Y esta misma organización describe el fenómeno como una pandemia que afecta al menos al 50% de la población mundial, calculando que el 70% de las mujeres ha sido o será víctima de violencia alguna vez en su vida.  Y esto referido solo a los casos de violencia física, sexual o psicológica extremas.

El hecho de nacer mujer es por sí solo un factor de riesgo de enfrentar violencia, especialmente si se combina con pertenecer a una minoría, o ser pobre, lo que lleva necesariamente a la dependencia económica y como consecuencia, a la desigualdad de poder. Las raíces históricas de las relaciones de poder entre hombres y mujeres han profundizado la desigualdad y la discriminación.
Pero existe además otra forma de violencia que es estructural, y que se produce desde el momento en que las mujeres fueron vistas como un objeto de la propiedad de otro.  Desde esta concepción, los derechos que se vulnerados se refieren también a la libertad de las mujeres por lograr objetivos de desarrollo personal o social y público, pues se restringe su rol a la procreación, la maternidad y posteriormente a las labores domésticas.
En nuestros días, encontramos otro tipo de violencia en el ámbito laboral.  Existe el acoso laboral con intención de género, en mujeres que se ven obligadas a posponer su maternidad por la imposibilidad de combinar el trabajo con las tareas propias de ser madre, donde se privilegia y se beneficia a quienes deciden no tener hijos y se castiga a quienes deciden serlo, con la relegación a tareas de menor interés o posibilidad de crecimiento, por considerarlas con menor capacidad de trabajo. Y lo que pareciera ser una forma de alivianar la exigencia a madres con hijos pequeños, termina siendo una sentencia de la eventual desvinculación.

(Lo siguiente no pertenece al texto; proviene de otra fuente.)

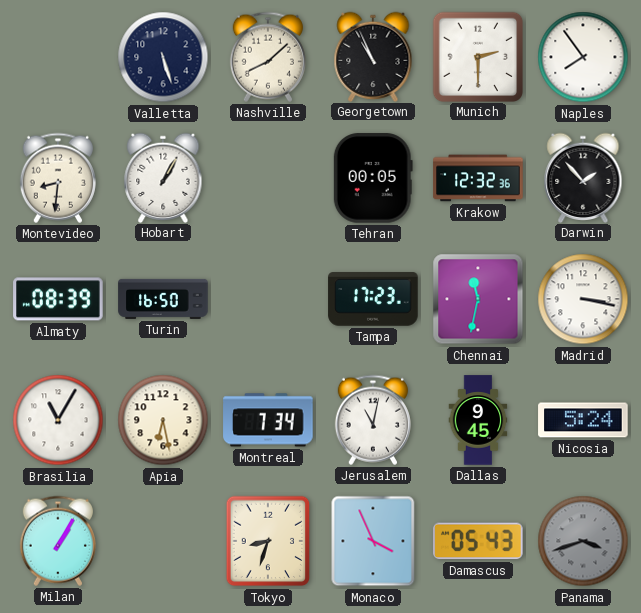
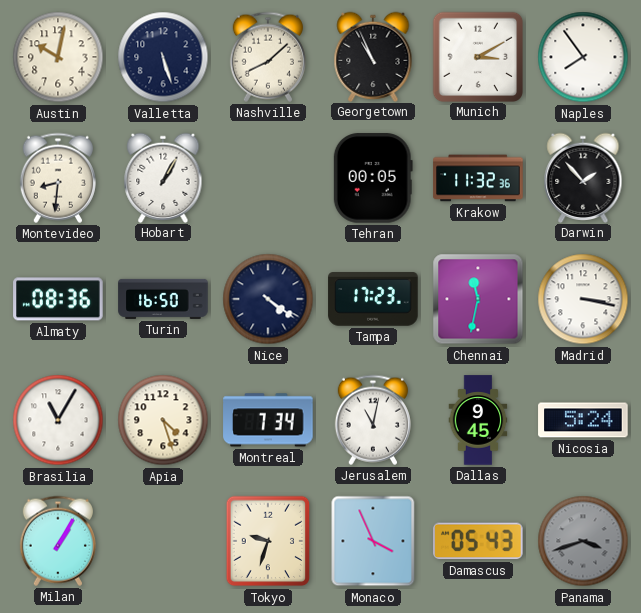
Austin: none -> 10:02
Munich: 2:30 -> 3:10
Krakow: 12:32 -> 11:32
Almaty: 08:39 -> 08:36
Nice: none -> 4:21
Apia: 6:28 -> 4:27
Tokyo: 8:33 -> 9:33
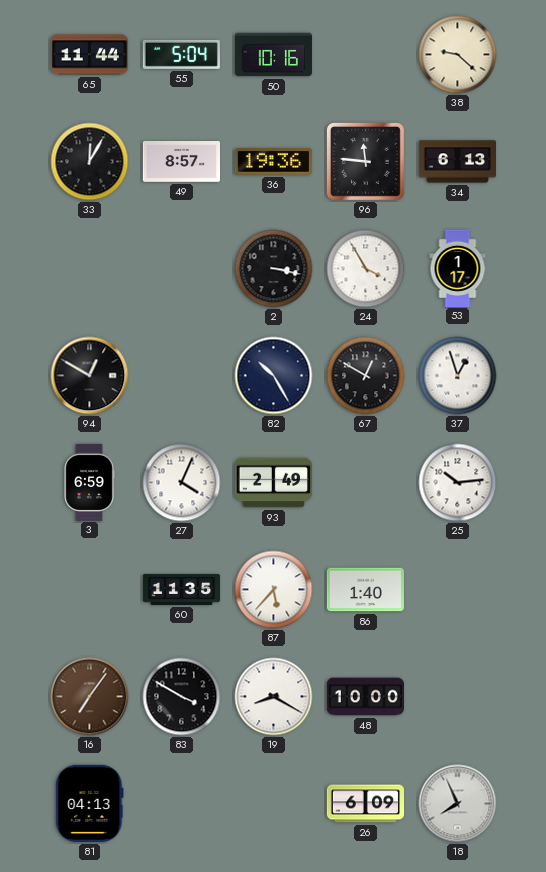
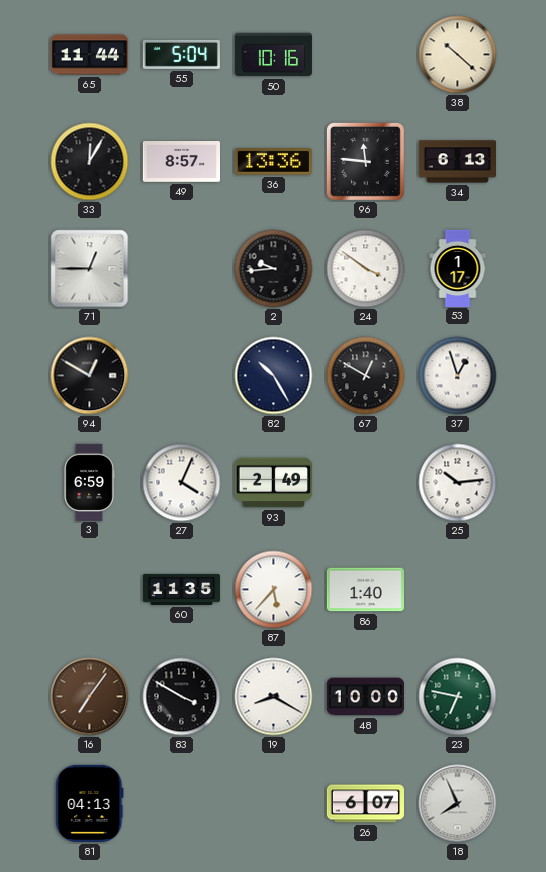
38: 9:22 -> 10:22
36: 19:36 -> 13:36
71: none -> 12:45
2: 3:17 -> 9:44
24: 3:55 -> 3:51
23: none -> 6:47
26: 6:09 -> 6:07
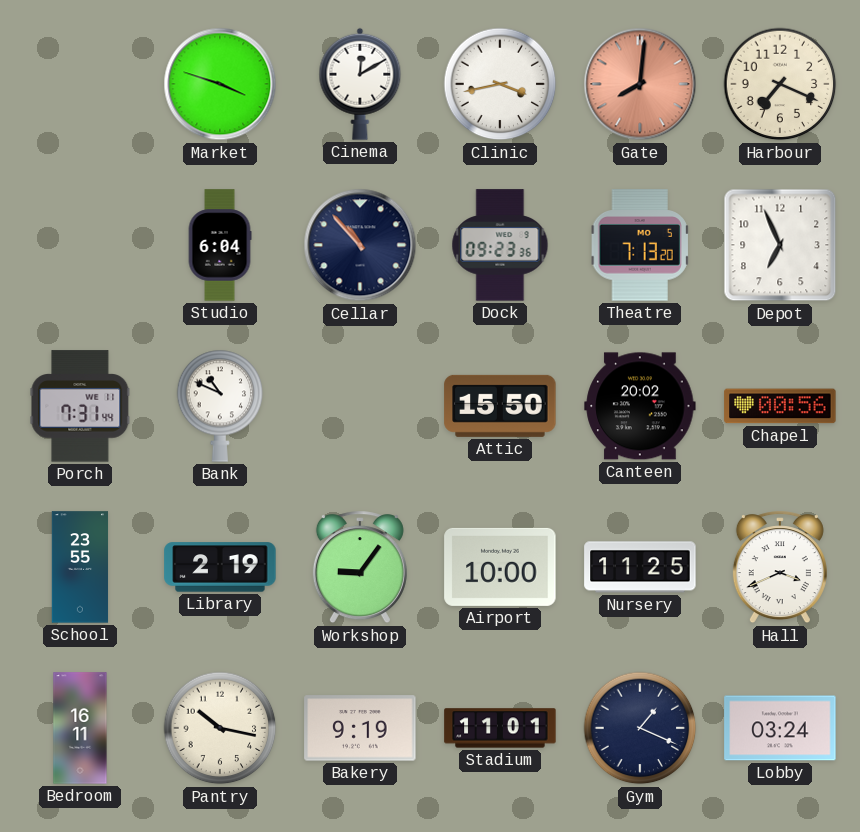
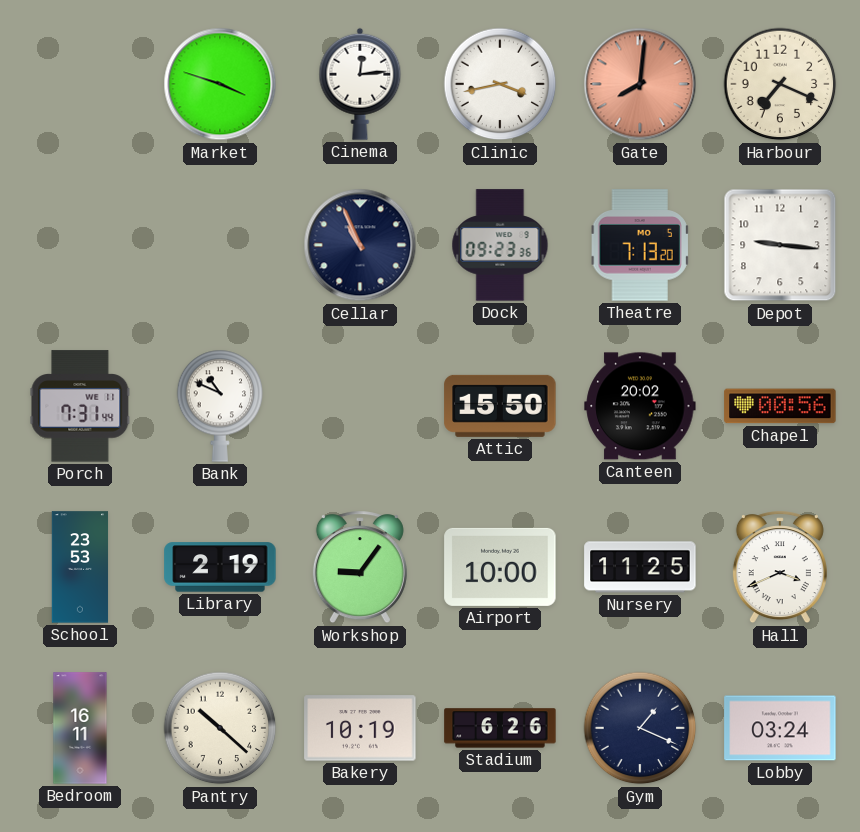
Cinema: 12:10 -> 12:14
Studio: 6:04 -> none
Cellar: 10:53 -> 10:56
Depot: 6:56 -> 9:16
School: 23:55 -> 23:53
Pantry: 10:17 -> 10:22
Bakery: 9:19 -> 10:19
Stadium: 11:01 -> 6:26
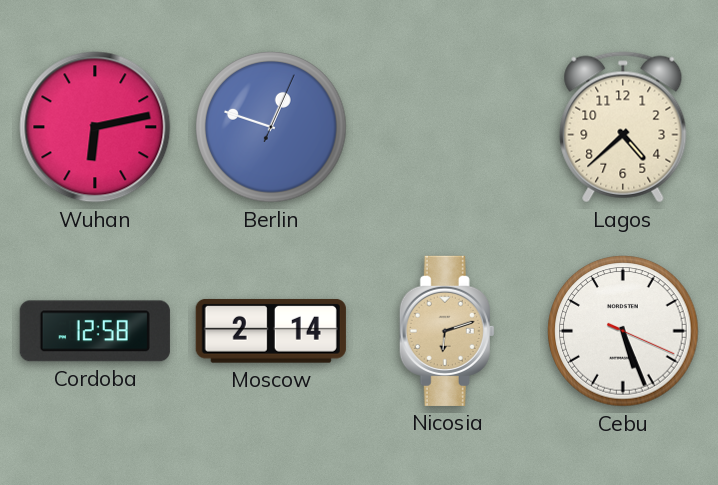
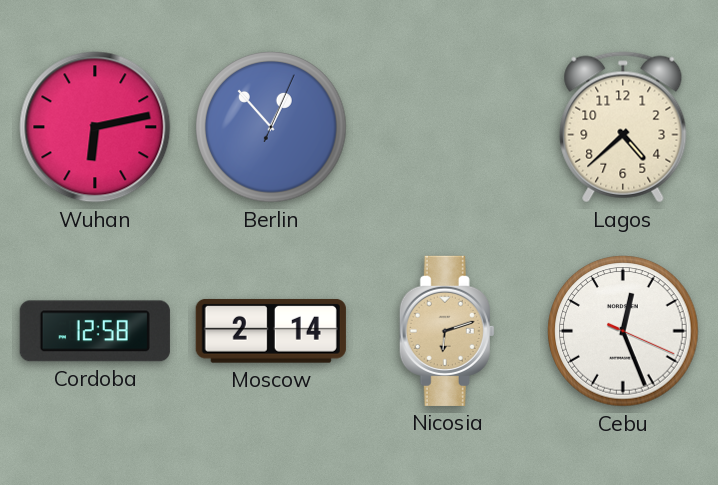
Berlin: 12:48 -> 12:53
Cebu: 5:26 -> 12:26
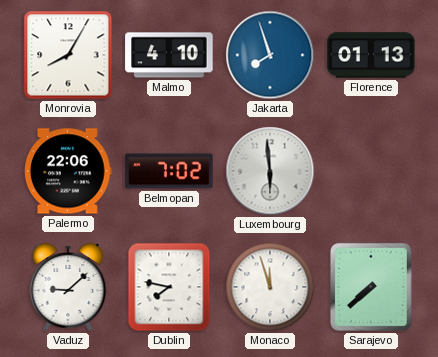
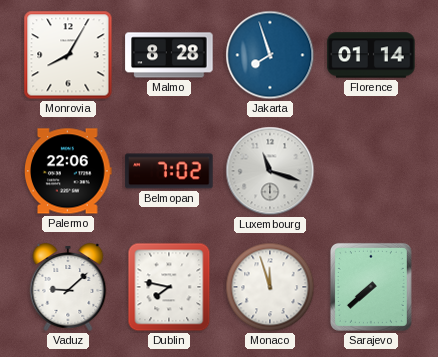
Malmo: 4:10 -> 8:28
Florence: 01:13 -> 01:14
Luxembourg: 5:59 -> 11:18
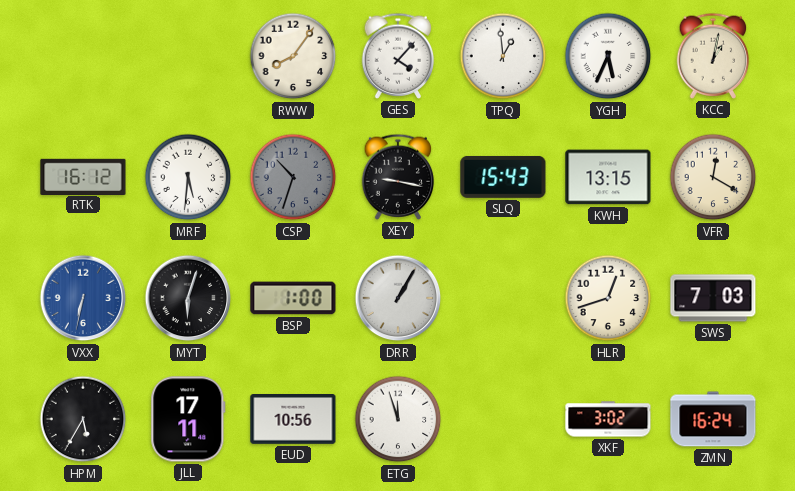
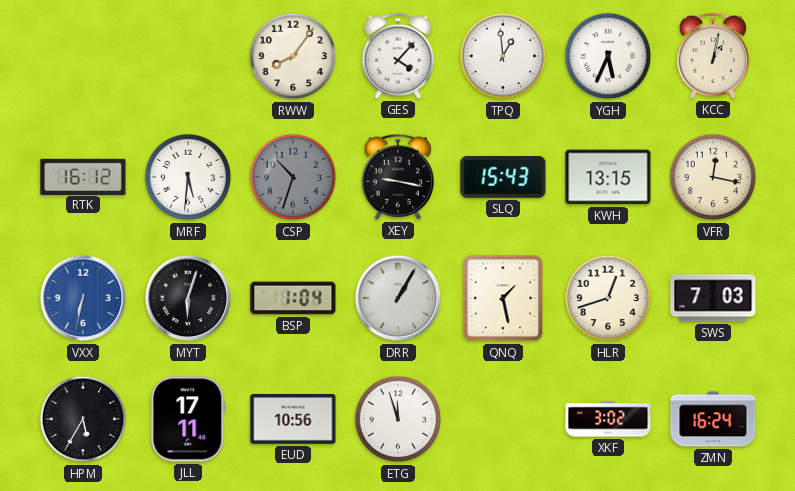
VFR: 12:20 -> 12:17
BSP: 1:00 -> 1:04
QNQ: none -> 1:28
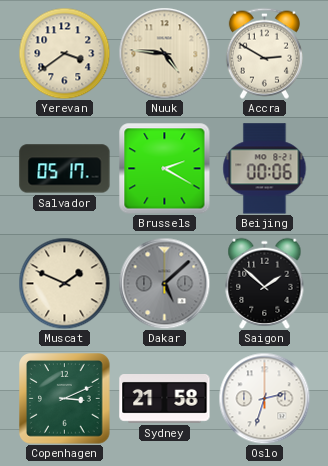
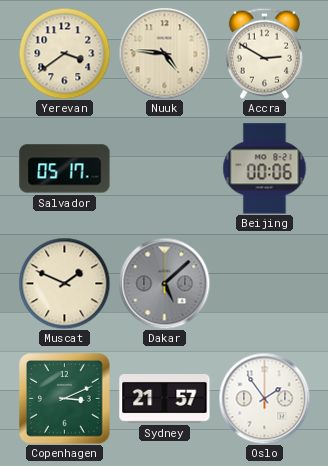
Brussels: 2:20 -> none
Saigon: 1:52 -> none
Sydney: 21:58 -> 21:57
Oslo: 2:33 -> 1:54
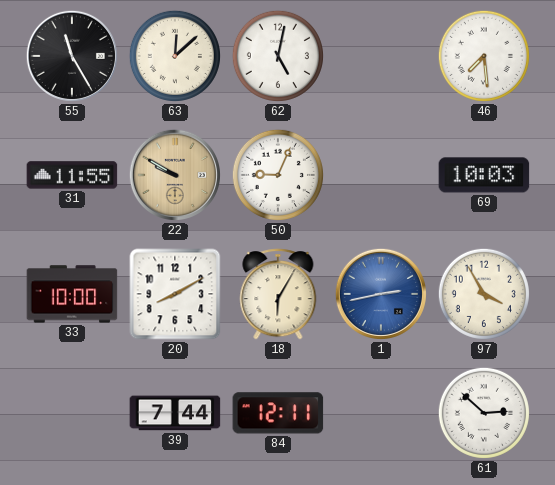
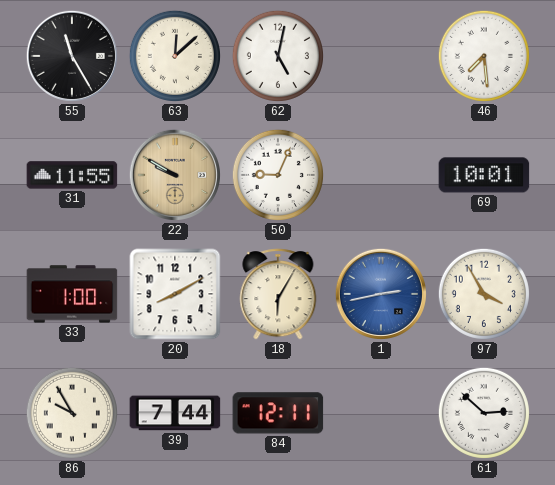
69: 10:03 -> 10:01
33: 10:00 -> 1:00
86: none -> 9:55
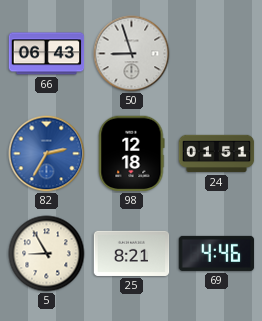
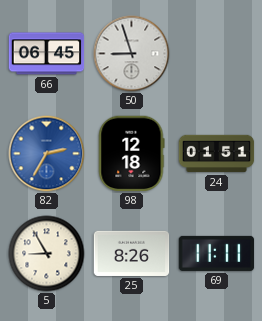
66: 06:43 -> 06:45
25: 8:21 -> 8:26
69: 4:46 -> 11:11
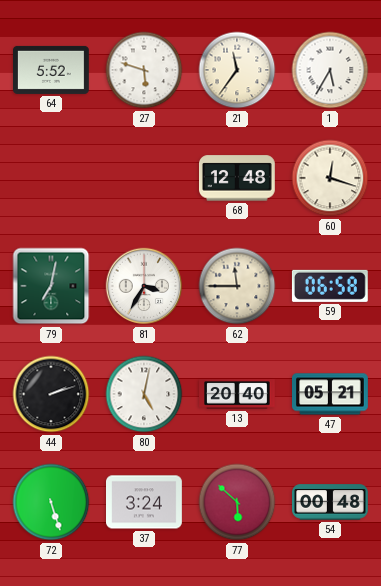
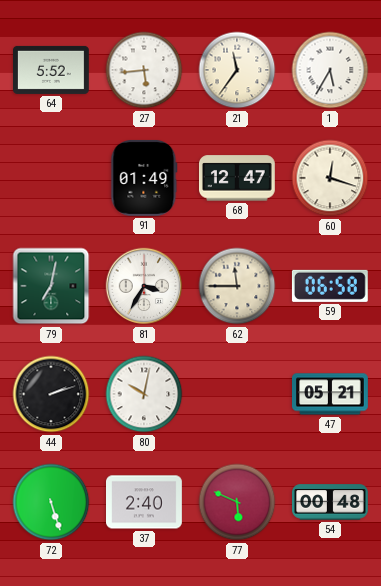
27: 5:48 -> 5:44
91: none -> 01:49
68: 12:48 -> 12:47
80: 5:02 -> 10:02
13: 20:40 -> none
37: 3:24 -> 2:40
77: 5:52 -> 5:49
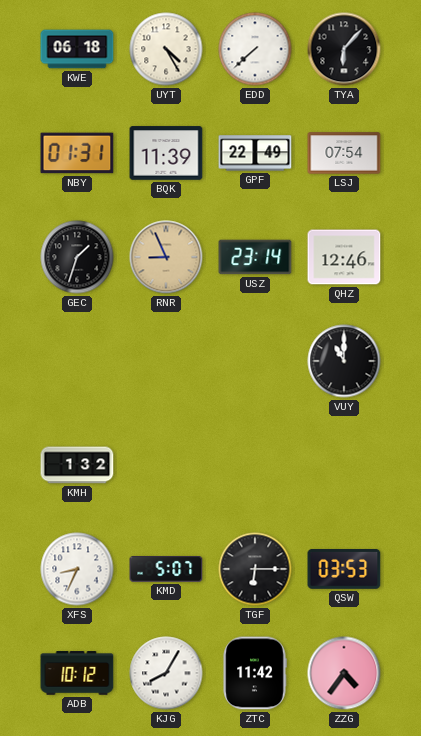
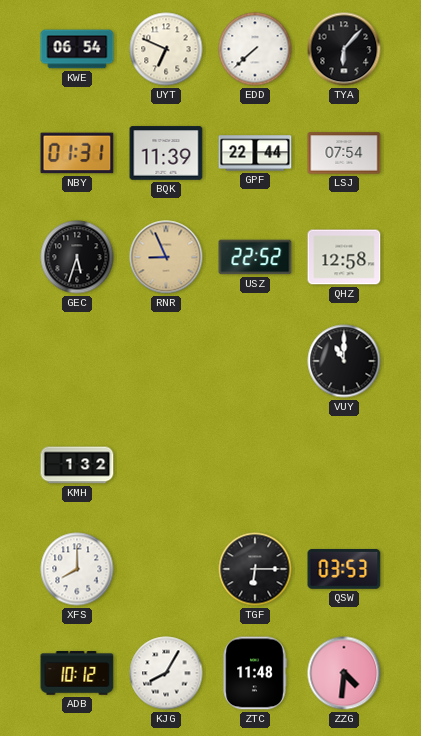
KWE: 06:18 -> 06:54
UYT: 4:25 -> 6:49
GPF: 22:49 -> 22:44
GEC: 1:33 -> 5:33
USZ: 23:14 -> 22:52
QHZ: 12:46 -> 12:58
XFS: 8:34 -> 8:00
KMD: 5:07 -> none
ZTC: 11:42 -> 11:48
ZZG: 4:36 -> 4:31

Asimismo, la estructura social y económica actual, nos muestra otros tipos de violencia, como el estudio del diario Economía y Negocios, que indica que en Chile, la pensión de las mujeres es un 34% inferior a las de los hombres: mientras las mujeres reciben, en promedio 113.000 pesos al pensionarse a los 60 años, los hombres reciben 173.000 pesos al pensionarse a los 65 años.  Esta diferencia histórica entre los ingresos, se debe a que los hombres ganarían un 20% más que las mujeres, y que el 87,8% de las mujeres gana menos de 621.000 pesos al mes.

Resumiendo, ser mujer implica enfrentar violencia desde el momento de nacer hasta la vejez. Si queremos erradicarla, no lo lograremos mientras permanezcamos ciegos ante las cifras y efectos de la inequidad del poder. Somos cómplices de esta violencia solapada y aportamos a aumentar la violencia de género cuando permitimos que la situación de desigualdad continúe y se perpetúe, y si a pesar de conocer las cifras, seguimos sin hacer ni decir nada.